Re: [PATCH] lib/raid/xor: x86: Add AVX-512 optimized xor_gen()

[David Laight <david.laight.linux@gmail.com>]

On Fri, 12 Jun 2026 07:22:47 +0200
Christoph Hellwig <hch@lst.de> wrote:

> On Thu, Jun 11, 2026 at 09:40:34PM -0700, Eric Biggers wrote:
> > Add an implementation of xor_gen() using AVX-512.  
> 
> > Benchmark on AMD Ryzen 9 9950X (Zen 5):  
> 
> Can you share the benchmark?
> 
> In my local tree I have ports of the AVX2 and AVX512 implementations
> from snapraid (https://github.com/amadvance/snapraid), which in userspace
> give really good performance.  On my Laptop with a AMD Ryzen AI 7 PRO 350
> (which is a Zen5 with the slower double pumped AVX512 unit), both of
> them get over 1GB/s throughput on the snapraid benchmarks.  I've been
> holding them back as I don't have a good kernel benchmarking harness,
> and it's missing the quirks for old AVX512 or the newer AMD special
> cases.

From my experiments on Intel cpu (and I don't remember the zen-5 being
that different - but I've done less testing on it) you don't need to
unroll loops very much at all.

A reasonable model seems to be that the uops generated by the instruction
decoder get executed when all the prerequisite registers and the required
execution unit are available.
So for a memory copy (and the xor is basically a copy) the control loop
can run way ahead of the read/write instructions.
This means you can get the control loop 'for free' and unrolling further
makes no/little difference.

Each xor is two memory reads and one memory write.
The cpu I was using could only do one write/clock - so you can only do one
xor each clock. I think some of the newer ones can to two writes/clock but
I'm not sure how many reads/clock they can do - might still be 2, don't
think it s 4.
So you should be able to get one xor per clock, but I doubt you'll get two
(and possibly not even 1.3 - which would require 4 memory accesses per clock).
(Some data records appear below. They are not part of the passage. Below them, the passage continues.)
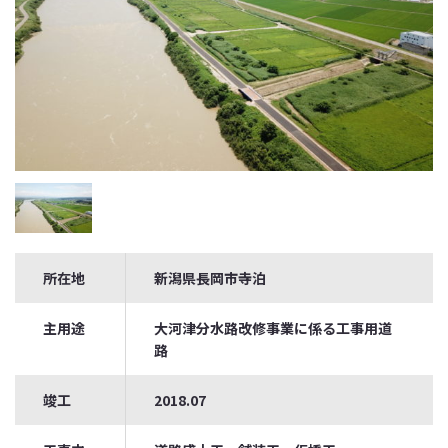
所在地
新潟県長岡市寺泊
主用途
大河津分水路改修事業に係る工事用道
路
竣工
2018.07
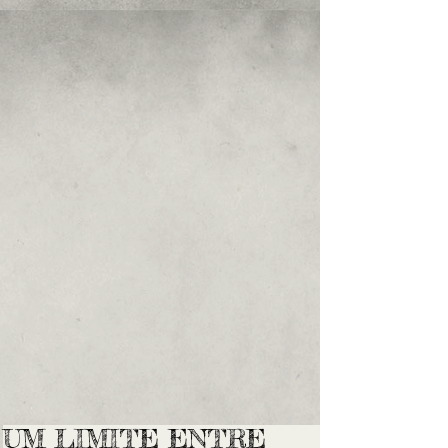
UM LIMITE ENTRE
The best loop construct is the one that uses negative offsets from the
end of the buffers, basically:
	buf += len;
	offset = -len;
	do
		f(buf[offset]);
	while (offset += size);
that reduces the loop control to just an 'add' and 'jnz' (which can
get merged into a single u-op).

The cpu have enough execution units to execute two memory reads,
a memory write, an xor the add and jnz every clock.
So even the 'rolled up' loop might run at one xor per clock.
While I think I got a 'one clock loop' on my zen-5 (testing
word-at-a-time strlen) I only managed a two clock loop on the newest
Intel cpu I've got (which isn't that new).
So put two xor in the loop and it shouldn't be limited by the loop
control, but will be limited by the memory accesses instead.

Further unrolling shouldn't help and may make things worse.
The Intel cpu have logic to directly forward the result of an
ALU instruction into the next few instructions, but after that you can
get a stall because of the 'round trip' via the register file.
So part way down an unrolled nn(%reg) sequence you can get a stall.
An extra 'add $0,%reg' in the middle of the unrolled loop will
'refresh' the register and speed things up.
(I hit that with a loop that needed a rather more complicated control
structure.)

You definitely need to use the pmc clock counter and data dependencies
against the rdpmc instruction to get sensible performance figures.
The can reasonably reliably measure down to less than 20 clocks.

	David